Staying on top of these developments is obviously demanding, but it is also to be expected in the day-to-day work of advising clients. However, along with changes to laws or acceptable structures, new technologies are also promising to disrupt the traditional accountancy role. Accountants have had to move towards IT solutions for “deliverables”, the actual numbers which are sent through to regulators and HMRC. The possibility of automation changes the role of the accountant somewhat, potentially changing some parts of the business completely, leading Buzzacott, for example, to embrace cloud accounting more and more, which is particularly appealing for a small business. Smaller businesses are “moving towards automated cash accounting” says Jarman. “The bookkeeper’s role might look very different in a few years’ time when bank transactions feed automatically into the accounts which feed automatically into the tax return. That’s the way the profession is going worldwide.” This move is not just blue-sky thinking either; New Zealand and Australia already have quite advanced cloud accounting standards, although perhaps still only a taste of things to come.

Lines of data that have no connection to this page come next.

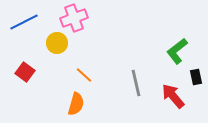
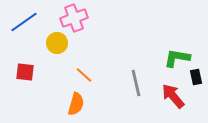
blue line: rotated 8 degrees counterclockwise
green L-shape: moved 7 px down; rotated 48 degrees clockwise
red square: rotated 30 degrees counterclockwise
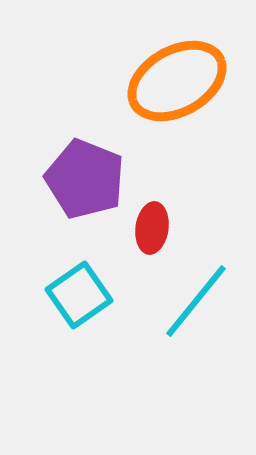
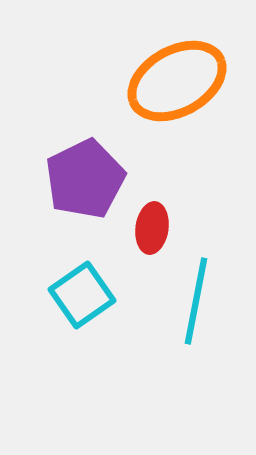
purple pentagon: rotated 24 degrees clockwise
cyan square: moved 3 px right
cyan line: rotated 28 degrees counterclockwise
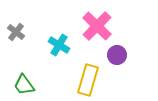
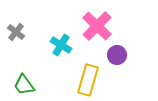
cyan cross: moved 2 px right
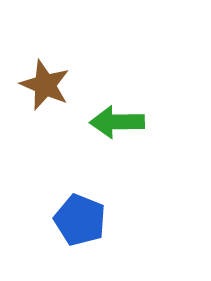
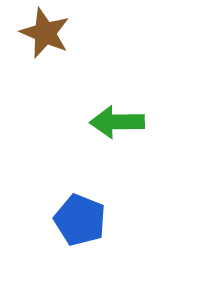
brown star: moved 52 px up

These changes, although coming at a relatively slow pace, mean that Buzzacott, along with other accountants, is “Moving more toward [the role of] an IT consultant,” says Jarman, “helping businesses choose and implement software solutions that automate the accounting process.” However, this does not mean that the accountancy profession is dead or dying by any means. Anyone with a cursory knowledge of the flash-crash phenomenon will know that trusting computers completely for huge tasks can have potentially catastrophic consequences without human oversight.

And on the regulatory reporting side of things, technology is still a long way off automation. Mehta points to Annex IV reporting as an example of the continued need for understanding: “There are lots of software providers offering XML solutions, but at the end of the day I genuinely believe there’s so much manual input to it in terms of the thought process, or at least someone who understands what all of these data fields mean. Who is the right source to provide the information and how do we validate the accuracy of that information?” Without a thorough understanding, filing accurate reports will be challenging. “January will inevitably be manic, with many leaving it to last minute!” thinks Mehta.

People business
Again, it comes back to the fact that people are central to the business. Jarman says that “Ultimately, the business has grown by having some good people who have grown with the business, have been trained with the business, and have stayed with us long-term.” This is the real selling point for the medium-sized managers whom Buzzacott have made their speciality. “They want the people to be there to pick up the phone and explain it to them, to explain the risks and explain why certain things are happening, and that’s the gap in the market,” says Jarman. “We’re not trying to be everything to everyone, but we are a professional practice, a people business, to the smallto medium fund manager who needs more than a commoditized solution.” It is still very much the people who define where Buzzacott look to build niche expertise – another more recent development away from fund managers is a practice in media technology and entertainment – and a consistently people-orientated approach is central to their aims. “It’s a changing world and a changing market,” says Jarman, “with new regulations and new ways of doing things, and we develop with our clients so that, in terms of the services they need, and the expertise they need, that we’re there for them as they change, as they grow.”